In recent days, the pro-mathematics portion of the Internet has been buzzing over the following paragraph, taken from the website of Christian publishing company A Beka Book:

Unlike the “modern math” theorists, who believe that mathematics is a creation of man and thus arbitrary and relative, A Beka Book teaches that the laws of mathematics are a creation of God and thus absolute….A Beka Book provides attractive, legible, and workable traditional mathematics texts that are not burdened with modern theories such as set theory.

As a result of recent legislative activity in the state of Louisiana, these curricular materials will now be supported with taxpayer money.

In more than a decade of socializing with creationists and other religious fundamentalists, I frequently encountered blinkered arguments about mathematics. This attack on set theory, however, was new to me. I cannot even imagine why anyone would think set theory is relevant to discussions of whether it is man or God who creates math. Perhaps the problem is that set theorists often speak a bit casually about infinity, which some people think is tantamount to discussing God. Alas, this line of criticism is too blinkered to take seriously.

Whatever their objection, they are really missing out on something great. Set theory is fascinating.

By a “set” we mean simply any collection of objects. You walk into a grocery store and see a pile of grapefruits over here and a pile of apples over there. A mathematician might then refer to the set of grapefruits on the one hand and the set of apples on the other. This provides a useful way of talking about all the apples (or grapefruits) combined as one unit, as opposed to discussing any specific apple (or grapefruit).

Of course, we can identify many other sets. We might wish to distinguish the set of Gala apples from the set of Granny Smiths. Or we might want to make a larger set by combining the set of apples and the set of grapefruits together to form part of the set of all fruit. For any description you would care to give, it is reasonable to talk about the set of all things that fit that description.

This seemed obvious, for example, to Gottlob Frege, a German mathematician/philosopher who did pioneering work in logic and set theory in the late nineteenth and early twentieth centuries. Bertrand Russell pointed out that this notion is fundamentally flawed. He first observed that some sets answer to their own descriptions while others don’t. The set of all grapefruits isn’t itself a grapefruit. Therefore, this set doesn’t contain itself among its members. On the other hand, the set of all abstract ideas is, indeed, an abstract idea. So it contains itself.

Russell now considered the set whose members are precisely the sets that are not contained within themselves. The set of all grapefruits is contained in Russell’s set, for example, while the set of all abstract ideas isn’t. He now wondered whether his set did or didn’t answer to its own description. If we suppose that it does so answer, then it must be contained within itself. But Russell’s set only contains sets that aren’t contained within themselves. This is a contradiction. You see, if we assume that Russell’s set answers to its own description then it both contains itself and doesn’t contain itself. Impossible.

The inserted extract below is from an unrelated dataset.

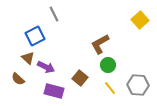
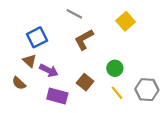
gray line: (54, 14) -> (74, 14), moved, turned -35
yellow square: (140, 20) -> (126, 21), moved
brown L-shape: (100, 44) -> (84, 39), moved

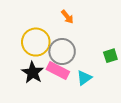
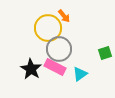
yellow circle: (36, 42) -> (48, 28), moved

Alas, the alternative assumption fares no better. If we suppose that Russell’s set doesn’t answer to its own description, then it must be among the sets that aren’t contained within themselves. But this is precisely the criterion you must satisfy to get into Russell’s set in the first place. Either way you have a contradiction, meaning this isn’t a properly defined set.

Nor is this the only way to get into trouble with sets. Consider the set of counting numbers {1, 2, 3, 4, …} that cannot be uniquely identified with fewer than two hundred characters. For example, a number such as 1000 can be identified by writing “ten multiplied by one hundred,” but I can do it more efficiently by writing “one thousand,” and more efficiently still by writing “ten cubed.”

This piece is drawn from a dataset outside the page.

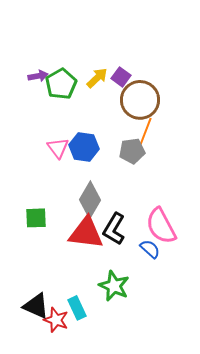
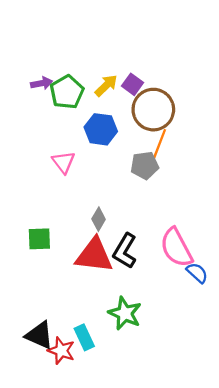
blue hexagon: (84, 147) -> (101, 129), moved
gray diamond: (90, 200) -> (99, 219), size x0.6
blue semicircle: (150, 249) -> (197, 273), moved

Now, since there are only finitely many phrases having fewer than 200 characters, and infinitely many counting numbers, it is clear that my set must contain something. And since it must contain something, it must also contain a smallest number. (In the math biz, this curious fact of counting numbers is known as the “well-ordering principle.”) That smallest number in the set is therefore uniquely identified by the phrase, “The smallest counting number that cannot be described with fewer than two hundred characters.” But did I not just describe it with fewer than 200 characters? Prolonged consideration of such things can be harmful to your mental health.

Actually, my favorite application of the well-ordering principle is this: Consider the set of all the boring counting numbers. This set must have a smallest member, let us call it X. But then X is the smallest boring counting number, which makes it very interesting indeed! Surely this contradiction shows that all counting numbers are interesting?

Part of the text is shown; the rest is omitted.